Below is a listing; restate from it, character for character, the lines beginning at the line holding "estadual, queremos viabilizar" and ending at the line holding "visualizar nosso site, você", both included.

### RECORDS PROVIDED
========================

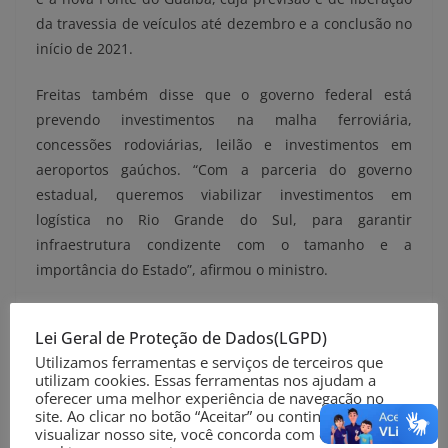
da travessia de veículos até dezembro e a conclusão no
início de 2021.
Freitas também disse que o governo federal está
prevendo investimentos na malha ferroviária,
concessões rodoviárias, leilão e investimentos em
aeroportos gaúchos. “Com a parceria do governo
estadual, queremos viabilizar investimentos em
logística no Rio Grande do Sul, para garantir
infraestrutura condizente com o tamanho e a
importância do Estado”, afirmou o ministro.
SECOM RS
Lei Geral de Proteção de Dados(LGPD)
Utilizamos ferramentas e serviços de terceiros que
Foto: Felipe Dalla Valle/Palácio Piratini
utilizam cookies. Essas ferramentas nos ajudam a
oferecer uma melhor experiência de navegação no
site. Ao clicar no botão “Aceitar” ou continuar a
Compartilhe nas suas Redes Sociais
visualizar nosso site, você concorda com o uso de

========================

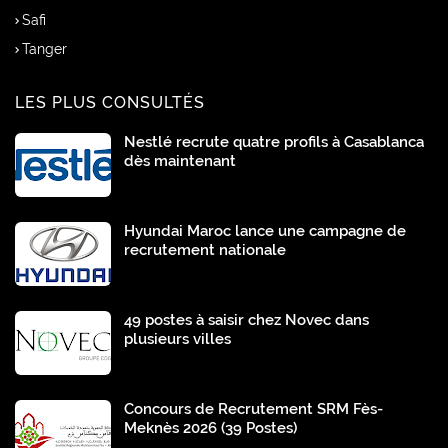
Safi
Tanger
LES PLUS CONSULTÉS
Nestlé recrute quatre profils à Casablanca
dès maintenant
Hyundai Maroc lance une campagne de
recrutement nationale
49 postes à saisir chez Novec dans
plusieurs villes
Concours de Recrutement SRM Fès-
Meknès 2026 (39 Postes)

========================

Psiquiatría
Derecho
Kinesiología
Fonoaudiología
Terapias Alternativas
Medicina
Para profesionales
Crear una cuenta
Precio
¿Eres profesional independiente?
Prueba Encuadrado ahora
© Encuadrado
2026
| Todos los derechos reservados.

========================

### ANSWER AREA
estadual, queremos viabilizar investimentos em
logística no Rio Grande do Sul, para garantir
infraestrutura condizente com o tamanho e a
importância do Estado”, afirmou o ministro.
SECOM RS
Lei Geral de Proteção de Dados(LGPD)
Utilizamos ferramentas e serviços de terceiros que
Foto: Felipe Dalla Valle/Palácio Piratini
utilizam cookies. Essas ferramentas nos ajudam a
oferecer uma melhor experiência de navegação no
site. Ao clicar no botão “Aceitar” ou continuar a
Compartilhe nas suas Redes Sociais
visualizar nosso site, você concorda com o uso de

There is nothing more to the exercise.